Lower 48 "wet" gas output in February totaled 73.22 billion cubic feet per day, up from revised January output of 72.30 bcfd, the EIA said in its Monthly Natural Gas Gross Production Report.
Lower 48 refers to gas production in the United States excluding Alaska and Hawaii.
The EIA's previous estimate for January was 72.10 bcfd.
Monthly output in February rebounded to about 1.27 bcfd, or 1.8 percent, above the same month last year after slipping below year-ago levels in January for the first time since February 2010, likely due to well freeze-offs from the cold.
Excess production relative to year-ago has been narrowing since peaking at nearly 7 bcfd early last year. Some traders see that as a possible sign that the steep drop in gas-directed drilling was finally slowing overall output.
The "Other States" category saw the largest monthly volume increase of 0.52 bcf per day, or 2.1 percent, as new wells were brought on line in the Marcellus and Bakken shale plays.
New wells in the Eagle Ford shale lifted production in Texas by 0.3 bcfd, or 1.4 percent.
The Gulf of Mexico reported a 2 percent decline in output as repairs and well maintenance required shut-ins, EIA said.
Gas futures on the New York Mercantile Exchange, which were down about 2 cents at $4.372 per mmBtu just before the EIA data was released at about noon EDT (1600 GMT), fell another 5 cents after the report.
OUTPUT NOT SLOWING MUCH YET
Gross gas output posted a record high of 73.78 bcf per day in November and is still hovering not far below that level despite that the Baker Hughes gas-directed rig count has slid to a 14-year low.

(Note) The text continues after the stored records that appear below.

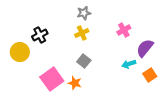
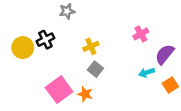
gray star: (84, 13) -> (67, 11), moved
yellow cross: (82, 33) -> (91, 46), moved
yellow circle: (20, 52) -> (23, 48), moved

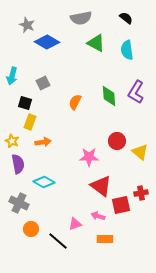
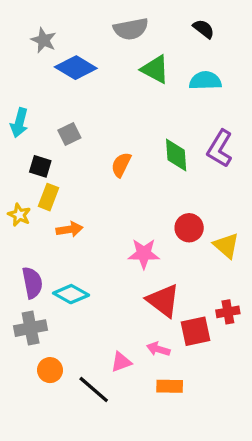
cyan semicircle: (127, 50) -> (205, 81), turned 96
yellow star: (12, 141) -> (19, 215), moved
purple semicircle: (18, 164) -> (32, 283), moved
gray cross: (19, 203) -> (31, 328), turned -36

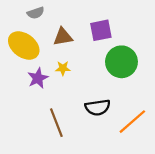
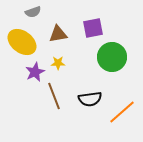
brown line: (56, 123) -> (54, 96), moved

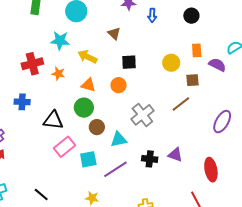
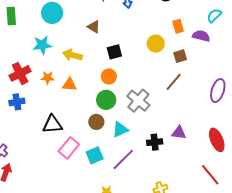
orange triangle: (88, 85) -> (69, 84), moved
blue cross: (22, 102) -> (17, 102), moved
green circle: (84, 108) -> (106, 100), moved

Drilling for natural gas has mostly been in decline for the past 18 months, but production so far has not slowed much, if at all, from the record high hit last year.
The associated dry gas produced from more-profitable shale oil and shale gas liquids wells has kept gas flowing at or near a record pace.
The EIA recently estimated that marketed gas output in 2013 will hit a record high for the third straight year.
Gross withdrawals, according to EIA, are converted to marketed natural gas production by subtracting gas used for repressuring, quantities vented and flared, and nonhydrocarbon gases removed in treating or processing operations.